O professor Odilon José Roble, da Universidade Estadual de Campinas, no Brasil, também elegeu a relação entre o método Pilates e o campo da Educação Somática. Sob o título de Uma Interpretação Estética do Método Pilates: seus princípios e convergências com a Educação Somática, o autor discute os princípios e convergências entre o método Pilates e a Educação Somática em uma abordagem estético-filosófica das obras originais de Joseph Pilates. Para Roble, é tácito que o método pode contribuir de modo efetivo ao artista da cena, e são propostas algumas relações nesse sentido.

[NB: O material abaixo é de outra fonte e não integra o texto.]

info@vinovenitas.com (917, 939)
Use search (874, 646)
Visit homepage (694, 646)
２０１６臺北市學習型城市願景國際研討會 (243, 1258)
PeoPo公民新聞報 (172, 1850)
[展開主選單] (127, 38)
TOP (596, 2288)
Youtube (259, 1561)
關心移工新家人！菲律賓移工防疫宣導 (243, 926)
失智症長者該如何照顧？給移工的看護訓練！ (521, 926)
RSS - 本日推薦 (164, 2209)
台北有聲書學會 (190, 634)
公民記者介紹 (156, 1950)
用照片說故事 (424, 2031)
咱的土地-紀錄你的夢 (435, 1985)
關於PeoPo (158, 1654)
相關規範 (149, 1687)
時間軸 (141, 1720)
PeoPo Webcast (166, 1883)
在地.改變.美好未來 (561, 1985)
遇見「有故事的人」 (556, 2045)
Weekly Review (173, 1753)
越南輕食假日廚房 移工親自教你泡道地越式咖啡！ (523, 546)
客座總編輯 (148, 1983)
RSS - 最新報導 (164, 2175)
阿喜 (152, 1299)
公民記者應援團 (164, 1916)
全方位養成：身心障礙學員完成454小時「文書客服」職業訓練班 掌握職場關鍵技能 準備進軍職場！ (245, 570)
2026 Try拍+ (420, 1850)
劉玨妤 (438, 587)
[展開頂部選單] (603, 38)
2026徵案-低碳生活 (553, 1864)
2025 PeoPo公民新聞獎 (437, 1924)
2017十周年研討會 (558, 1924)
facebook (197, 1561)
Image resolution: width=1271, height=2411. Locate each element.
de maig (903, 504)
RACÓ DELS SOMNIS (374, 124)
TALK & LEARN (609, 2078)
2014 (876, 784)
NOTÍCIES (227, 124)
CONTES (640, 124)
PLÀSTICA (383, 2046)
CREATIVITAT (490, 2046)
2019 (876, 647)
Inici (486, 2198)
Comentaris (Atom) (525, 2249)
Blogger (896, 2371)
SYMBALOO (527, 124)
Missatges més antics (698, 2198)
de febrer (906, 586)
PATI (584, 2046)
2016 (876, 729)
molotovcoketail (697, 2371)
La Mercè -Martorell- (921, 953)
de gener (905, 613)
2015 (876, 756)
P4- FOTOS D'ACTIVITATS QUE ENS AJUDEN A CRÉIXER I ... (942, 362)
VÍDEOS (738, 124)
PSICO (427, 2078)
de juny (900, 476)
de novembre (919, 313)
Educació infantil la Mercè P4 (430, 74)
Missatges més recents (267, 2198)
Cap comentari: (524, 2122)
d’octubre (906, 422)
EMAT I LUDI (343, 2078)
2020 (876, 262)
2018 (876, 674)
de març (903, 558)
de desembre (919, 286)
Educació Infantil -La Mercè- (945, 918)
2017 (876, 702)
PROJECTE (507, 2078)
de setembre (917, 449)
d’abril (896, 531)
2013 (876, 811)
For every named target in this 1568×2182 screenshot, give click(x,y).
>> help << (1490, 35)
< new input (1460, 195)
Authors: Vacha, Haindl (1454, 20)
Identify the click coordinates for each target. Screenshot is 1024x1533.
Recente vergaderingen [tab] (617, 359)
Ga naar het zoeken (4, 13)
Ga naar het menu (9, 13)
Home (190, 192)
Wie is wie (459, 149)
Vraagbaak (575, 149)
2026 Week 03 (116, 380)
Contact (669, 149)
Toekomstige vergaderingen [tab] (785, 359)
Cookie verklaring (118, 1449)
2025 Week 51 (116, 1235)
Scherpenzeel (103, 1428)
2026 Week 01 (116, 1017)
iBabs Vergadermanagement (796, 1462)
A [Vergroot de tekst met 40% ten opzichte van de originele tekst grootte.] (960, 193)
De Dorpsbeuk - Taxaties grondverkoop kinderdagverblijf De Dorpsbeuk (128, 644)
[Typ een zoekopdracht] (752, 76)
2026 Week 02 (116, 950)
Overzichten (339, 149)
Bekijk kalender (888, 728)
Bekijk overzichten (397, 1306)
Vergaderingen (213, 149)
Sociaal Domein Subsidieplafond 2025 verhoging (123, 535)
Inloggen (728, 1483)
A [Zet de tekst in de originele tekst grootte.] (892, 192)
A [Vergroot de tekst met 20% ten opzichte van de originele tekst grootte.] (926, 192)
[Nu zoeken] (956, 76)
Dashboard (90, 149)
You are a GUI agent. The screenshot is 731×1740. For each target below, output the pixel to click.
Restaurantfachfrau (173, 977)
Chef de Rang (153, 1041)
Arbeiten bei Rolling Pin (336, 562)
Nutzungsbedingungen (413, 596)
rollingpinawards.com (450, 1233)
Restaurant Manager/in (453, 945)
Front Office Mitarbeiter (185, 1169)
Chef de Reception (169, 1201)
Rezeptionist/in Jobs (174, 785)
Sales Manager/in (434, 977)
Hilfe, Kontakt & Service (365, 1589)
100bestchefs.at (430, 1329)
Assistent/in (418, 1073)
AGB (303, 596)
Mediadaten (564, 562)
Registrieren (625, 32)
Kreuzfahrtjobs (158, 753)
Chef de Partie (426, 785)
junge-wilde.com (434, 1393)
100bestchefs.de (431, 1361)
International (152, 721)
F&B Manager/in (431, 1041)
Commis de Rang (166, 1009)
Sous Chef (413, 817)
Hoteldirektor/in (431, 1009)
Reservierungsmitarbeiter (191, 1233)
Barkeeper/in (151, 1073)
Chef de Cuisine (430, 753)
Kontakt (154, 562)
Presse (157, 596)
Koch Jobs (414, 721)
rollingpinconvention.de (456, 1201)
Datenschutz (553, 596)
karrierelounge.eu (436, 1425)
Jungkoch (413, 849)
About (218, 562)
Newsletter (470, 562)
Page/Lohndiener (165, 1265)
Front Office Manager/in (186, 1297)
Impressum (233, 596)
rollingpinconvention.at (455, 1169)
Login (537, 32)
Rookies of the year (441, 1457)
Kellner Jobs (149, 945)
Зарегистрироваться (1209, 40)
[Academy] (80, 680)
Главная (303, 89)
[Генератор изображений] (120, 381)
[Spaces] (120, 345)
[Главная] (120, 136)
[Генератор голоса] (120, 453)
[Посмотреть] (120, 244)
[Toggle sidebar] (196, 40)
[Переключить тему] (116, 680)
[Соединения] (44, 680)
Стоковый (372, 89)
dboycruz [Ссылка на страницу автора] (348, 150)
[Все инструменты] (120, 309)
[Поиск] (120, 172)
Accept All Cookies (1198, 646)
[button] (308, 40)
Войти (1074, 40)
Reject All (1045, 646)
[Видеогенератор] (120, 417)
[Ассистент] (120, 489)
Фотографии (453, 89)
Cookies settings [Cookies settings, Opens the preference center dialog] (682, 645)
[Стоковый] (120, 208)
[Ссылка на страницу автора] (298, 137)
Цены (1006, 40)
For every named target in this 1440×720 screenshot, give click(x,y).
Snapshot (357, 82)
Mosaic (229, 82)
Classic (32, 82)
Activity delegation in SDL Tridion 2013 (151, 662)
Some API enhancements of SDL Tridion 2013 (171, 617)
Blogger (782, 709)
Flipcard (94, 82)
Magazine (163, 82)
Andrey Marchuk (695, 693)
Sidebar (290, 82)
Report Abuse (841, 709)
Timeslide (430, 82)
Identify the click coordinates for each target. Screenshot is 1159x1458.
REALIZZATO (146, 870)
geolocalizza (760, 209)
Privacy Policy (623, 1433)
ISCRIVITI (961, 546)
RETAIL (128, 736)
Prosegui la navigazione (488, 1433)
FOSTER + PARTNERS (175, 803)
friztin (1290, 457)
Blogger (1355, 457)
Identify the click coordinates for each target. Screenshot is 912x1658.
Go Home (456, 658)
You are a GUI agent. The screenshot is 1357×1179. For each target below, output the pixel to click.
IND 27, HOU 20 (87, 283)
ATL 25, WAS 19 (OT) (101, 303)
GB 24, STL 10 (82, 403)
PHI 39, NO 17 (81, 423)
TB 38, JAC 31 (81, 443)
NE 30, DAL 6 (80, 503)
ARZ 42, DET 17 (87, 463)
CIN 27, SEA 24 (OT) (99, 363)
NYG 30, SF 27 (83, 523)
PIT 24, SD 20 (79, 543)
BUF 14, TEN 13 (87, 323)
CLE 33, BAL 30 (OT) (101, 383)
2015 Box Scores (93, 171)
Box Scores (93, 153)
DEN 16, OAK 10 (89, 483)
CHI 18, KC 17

A professora Marie Bardet, da Universidade de Paris 8, na França, propõe retomar certos aspectos teóricos e práticos do método Feldenkrais, compreendendo-o como método somático que pretende deslocar a perspectiva do trabalho corporal sobre um corpo-objeto para a de uma educação centrada na atenção pelo movimento. Sob o título de A Atenção através do Movimento: o método Feldenkrais como disparador de um pensamento sobre a atenção, Bardet faz um estudo filosófico de tal deslocamento, discutindo seus efeitos conceituais e concretos a partir de uma tripla caracterização dessa atenção (awareness): dinâmica, diferencial e tendencial. Cada uma dessas características foi estudada a partir de exemplos concretos da prática, de citações de textos de Feldenkrais e da retomada de uma referência fundadora: a lei de Weber-Fechner.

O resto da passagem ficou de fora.